What the task asks →
From the records below, please print only the lines from the one containing "Download our app!" through the one containing "Report a typo", both included. Skip the pictures.

Data shown →
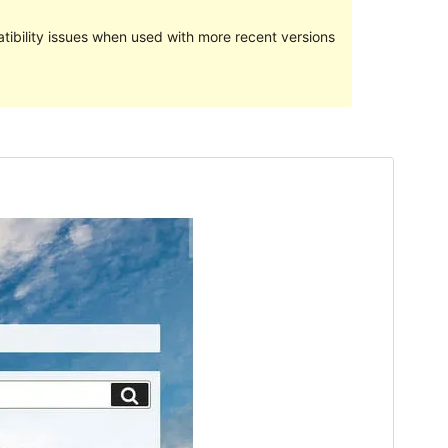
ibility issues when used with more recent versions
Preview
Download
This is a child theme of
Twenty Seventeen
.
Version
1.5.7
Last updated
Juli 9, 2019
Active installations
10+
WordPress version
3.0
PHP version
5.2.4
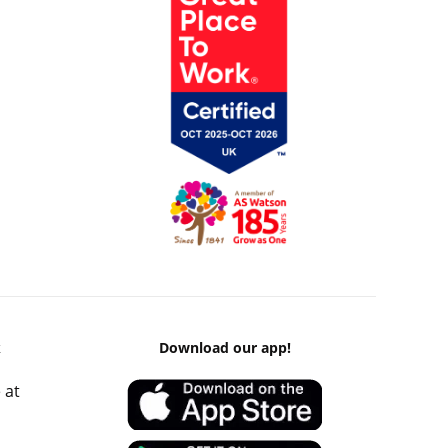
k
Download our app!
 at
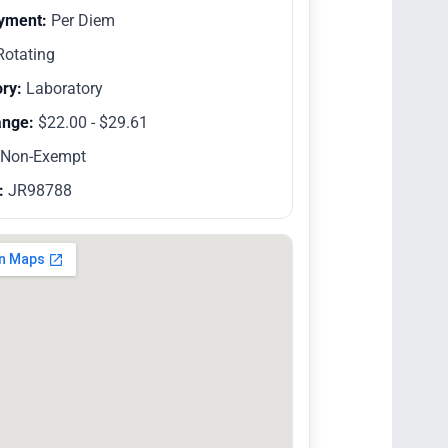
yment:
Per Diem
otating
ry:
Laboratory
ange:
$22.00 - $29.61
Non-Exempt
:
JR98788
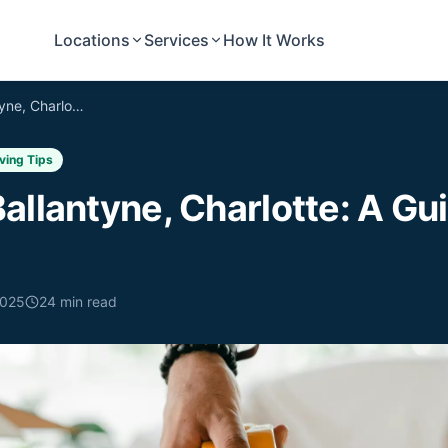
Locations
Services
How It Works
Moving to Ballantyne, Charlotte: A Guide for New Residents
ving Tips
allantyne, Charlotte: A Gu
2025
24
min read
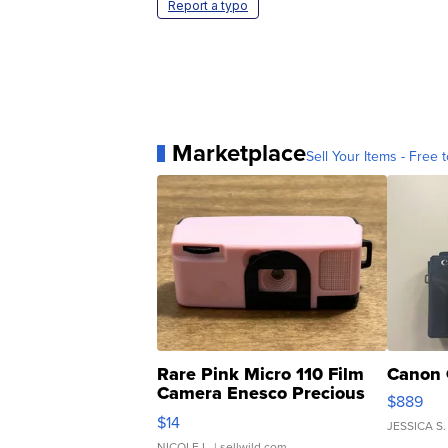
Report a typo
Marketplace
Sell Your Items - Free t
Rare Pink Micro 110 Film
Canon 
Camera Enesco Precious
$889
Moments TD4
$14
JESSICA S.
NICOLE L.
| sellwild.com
--
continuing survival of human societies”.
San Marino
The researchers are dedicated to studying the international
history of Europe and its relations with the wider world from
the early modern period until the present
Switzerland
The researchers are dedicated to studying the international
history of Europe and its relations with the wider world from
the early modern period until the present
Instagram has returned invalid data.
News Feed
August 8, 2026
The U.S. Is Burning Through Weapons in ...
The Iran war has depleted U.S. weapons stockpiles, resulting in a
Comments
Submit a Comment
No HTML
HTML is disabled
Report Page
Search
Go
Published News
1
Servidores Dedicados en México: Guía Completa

Task solution →
Download our app!
 at
yment:
Per Diem
otating
ry:
Laboratory
ange:
$22.00 - $29.61
Non-Exempt
:
JR98788
Locations
Services
How It Works
Moving to Ballantyne, Charlotte: A Guide for New Residents
ving Tips
allantyne, Charlotte: A Gu
2025
24
min read
Report a typo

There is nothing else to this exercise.